Intro

Former Member · ‎09-30-2014

You can find the series and project from Real-time sentiment rating of movies on SAP HANA (part 6) - wrap-up and looking ahead

Intro

In the previous blog Real-time sentiment rating of movies on SAP HANA (part 1) - create schema and tables, we've determined APIs which we'll use in our app and create some tables like movies and tweets with CDS. In this blog, we will prepare the data. In the first version of the smart app, I just crawled the metadata of new release movies once which means there were only about 20 movies at all. With the lack of Outbound Connectivity and Job Scheduling features, I could only use Java multithreading to crawl tweets continuously. With the introduction of Outbound Connectivity since SPS06 and Job Scheduling since SPS07, now I can use SAP HANA XS to prepare data. We will discuss it in this blog.

Create roles

At the end of Real-time sentiment rating of movies on SAP HANA (part 1) - create schema and tables, we can see tables are already successfully created. However, they are owned by _SYS_REPO instead of the user which you use to add the SAP HANA system and login. So, first of all, we need to create few roles and grant these roles to some users. We can create two roles as follows. The user role has the select privilege on our design-time schema which means this role can only select data from this schema, while the administration role extends the user role and has additional insert/delete/update privileges on the schema which means the admin role can do select/insert/update/delete on this schema.

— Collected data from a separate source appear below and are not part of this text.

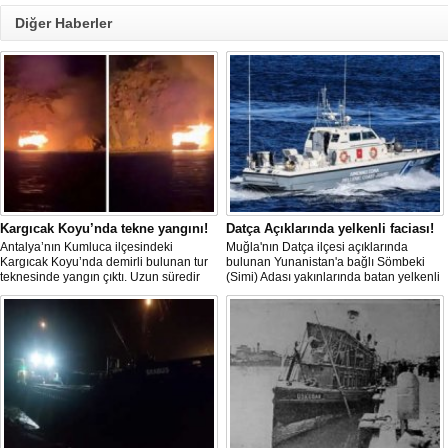
Diğer Haberler
Kargıcak Koyu’nda tekne yangını!
Datça Açıklarında yelkenli faciası!
Antalya’nın Kumluca ilçesindeki
Muğla'nın Datça ilçesi açıklarında
Kargıcak Koyu’nda demirli bulunan tur
bulunan Yunanistan'a bağlı Sömbeki
teknesinde yangın çıktı. Uzun süredir
(Simi) Adası yakınlarında batan yelkenli
kullanılmadığı belirtilen ve içerisinde
teknedeki 9 kişiden 8'i sağ olarak
kimsenin bulunmadığı tekne, itfaiyenin
kurtarılırken, kaybolan 1 kişi için deniz
karadan müdahale edememesi
ve havadan geniş çaplı arama kurtarma
nedeniyle tamamen yanarak
çalışması başlatıldı.
kullanılamaz hale geldi.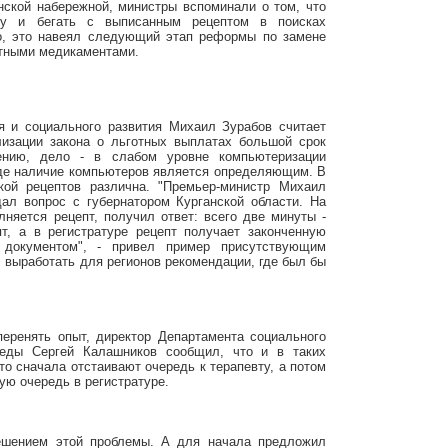
нской набережной, министры вспоминали о том, что
чу и бегать с выписанным рецептом в поисках
но, это навеял следующий этап реформы по замене
атными медикаментами.
я и социального развития Михаил Зурабов считает
лизации закона о льготных выплатах большой срок
ению, дело - в слабом уровне компьютеризации
зде наличие компьютеров является определяющим. В
кой рецептов различна. "Премьер-министр Михаил
ал вопрос с губернатором Курганской области. На
лняется рецепт, получил ответ: всего две минуты -
т, а в регистратуре рецепт получает законченную
документом", - привел пример присутствующим
 выработать для регионов рекомендации, где был бы
перенять опыт, директор Департамента социального
еды Сергей Калашников сообщил, что и в таких
то сначала отстаивают очередь к терапевту, а потом
ю очередь в регистратуре.
ешением этой проблемы. А для начала предложил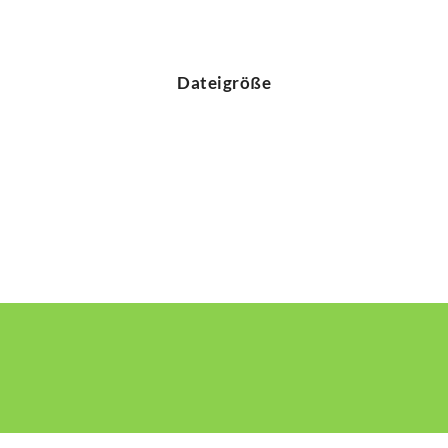
Dateigröße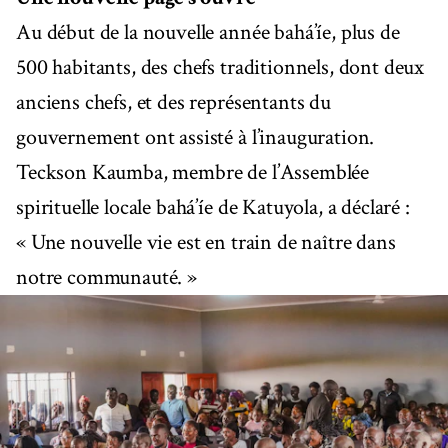
Au début de la nouvelle année bahá’íe, plus de
500 habitants, des chefs traditionnels, dont deux
anciens chefs, et des représentants du
gouvernement ont assisté à l’inauguration.
Teckson Kaumba, membre de l’Assemblée
spirituelle locale bahá’íe de Katuyola, a déclaré :
« Une nouvelle vie est en train de naître dans
notre communauté. »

Notice: we use schema instead of catalog schema in our role definitions. You're recommended to do so since we will build a pure SAP HANA native app.

User.hdbrole



role movieRating.roles::User {

  schema movieRating.data:MOVIE_RATING.hdbschema: SELECT;

}

Admin.hdbrole



role movieRating.roles::Admin

extends role movieRating.roles::User {

  schema movieRating.data:MOVIE_RATING.hdbschema: INSERT, DELETE, UPDATE;

}

After the activation, we can use the following SQL to grant the activated roles. In this example, we grant the admin role to a user who will crawl data from APIs and insert into SAP HANA.



CALL "_SYS_REPO"."GRANT_ACTIVATED_ROLE"('movieRating.roles::Admin', '<USERNAME>');

Create HTTP/HTTPS destinations

Since we want to use Outbound Connectivity in SAP HANA XS, the first thing is to create HTTP/HTTPS destinations. We will call APIs from Rotten Tomatoes API and Twitter API, so we need to create two destinations, one for Rotten Tomatoes API, the other for Twitter API.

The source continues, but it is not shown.